Furthermore, we searched for universities with English language guidelines for coauthorship contribution statements in cumulative PhD theses on Google with the keyword “theses” in combination with “contribution statement” or “coauthorship statement”, which yielded a number of universities with such policies in Australia and New Zealand. For each identified university, we searched the university’s institutional repository by a full text search for such statements and inspected the found hits.

All found dissertations were checked and statements of contribution to coauthored published articles, proceedings papers, and edited book chapters given in percentages were manually extracted. If equally shared first authorships were declared, the same percentage was used for the indicated authors, as typically only that of the dissertation author was specified explicitly. For two-author publications for which the contribution percentage for one author is given explicitly we also recorded the remaining proportion to 100% for the other author as this can be inferred directly in these cases. We also used percentage figures for article coauthors other than the thesis author, where these were given. Verbal narrative declarations of contribution were not considered. Declarations giving separate percentage contribution shares for multiple work tasks but no overall estimate were also not considered. Contributions to unpublished conference talks, news items, and working papers (unless also published in a journal) were discarded. Publications that were not published at the time of thesis publications were searched and verified and only retained if they were eventually published and the final versions had the same authors and authorship order as in the contribution statement. Percentage contribution statements to single-authored publications were not collected, as these in all cases were given as 100%, if they were mentioned at all.

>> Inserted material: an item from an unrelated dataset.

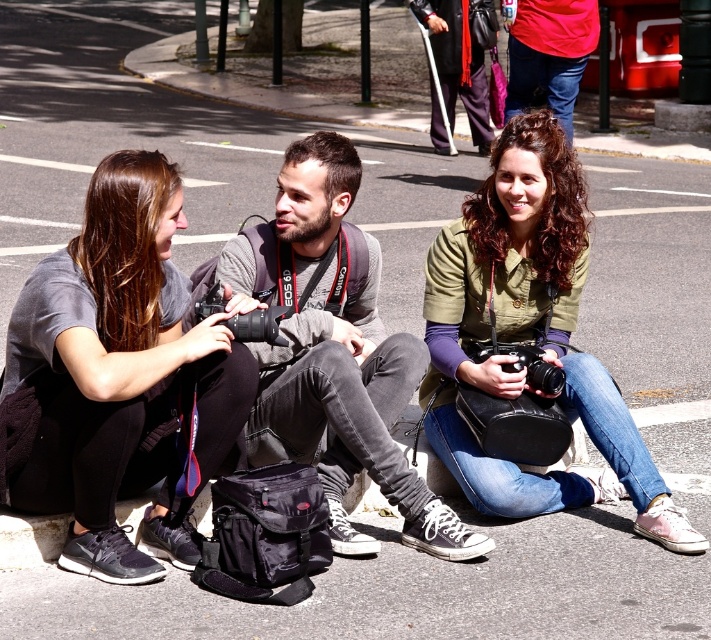 You are a photographer trying to decide which camera to use between the matte black camera at left and the green matte shirt at center. Based on their sizes, which one is narrower?

The matte black camera at left is narrower than the green matte shirt at center.

You are a photographer trying to capture a group shot of the two people wearing the green matte shirt at center and matte gray shirt at center. Which one should you focus on first if you want to start from the left side?

The matte gray shirt at center should be focused on first because it is positioned on the left side of the green matte shirt at center.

While this sample is by no means representative, it does have the advantage that the contribution statements are made publicly and are checked and approved by the supervisors and coauthors, which is required by the graduation regulations, and should therefore be relatively accurate and reliable. It should be stressed that all used credit figures are documented in the final published theses. Nevertheless, the data cannot be claimed to be objective, as the figures may be shaped by team-internal negotiation processes. As the sample is restricted to a specific author group, namely PhD researchers, working and publishing under their specific conditions, these conditions inevitably influence the data. In particular, PhD researchers are commonly expected to provide major contributions to coauthored publications in order for them to count towards their cumulative theses, as a demonstration of independent research ability is a regular requirement for graduation. For this reason, the authorship positions in a sample of PhDs’ publications will not be distributed randomly but be concentrated toward the position indicating most contribution relatively more often; that is, first author position. Nevertheless, for the purpose of validating generally applicable authorship credit models, the specific nature of the sample is of little consequence, as the methods should be valid regardless of the specifics of the publications and authors. In other words, the nature of the data does not cause any inherent systematic distortions that would be biased towards any of the validated methods.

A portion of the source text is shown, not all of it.